Speaking on Go Daddy’s tepid response to a series of malware attacks on its servers, Jason Remillard makes an interesting point on his blog: Could BP learn from our industry?

Perhaps what is really needed here is some good solid case law to remind vendors and service providers of their responsibilities. 

Since April, Go Daddy’s hosting servers have been hit with mass attacks on WordPress,  Joomla,  and plain vanilla HTML sites, infecting thousands of customers with dangerous malware that redirects users to fake AV pages, causing hours of downtime as customers trouble shoot and fix malware.
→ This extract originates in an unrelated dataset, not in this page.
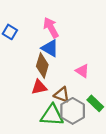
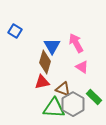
pink arrow: (51, 28) -> (76, 43), moved
blue triangle: (50, 48) -> (52, 46), turned 30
Go Daddy released this statement in April:

The compromise of your account is outside of the scope of security that we provide . . . Overall security of your password and the content within your account is your responsibility . . .

Wha??? Another wave of attacks was unleashed in May, and one again these past couple of days:

June 8th, 2010: Godaddy Sites Hacked with Cloudisthebestnow:

If you thought your problems at GoDaddy were over, well, not yet.

We’ve confirmed that today at around 3pm EST, GoDaddy servers were hacked again. Malware pointing to cloudisthebestnow.com/kp.php was inserted on thousands of sites hosted by the provider.


Mr. Remillard reminds readers that Tylenol introduced sealed caps because of lawsuits, and McDonald’s reduced the temperature of its coffee because of lawsuits, so the same remedy should be posed here against Go Daddy: lawsuits.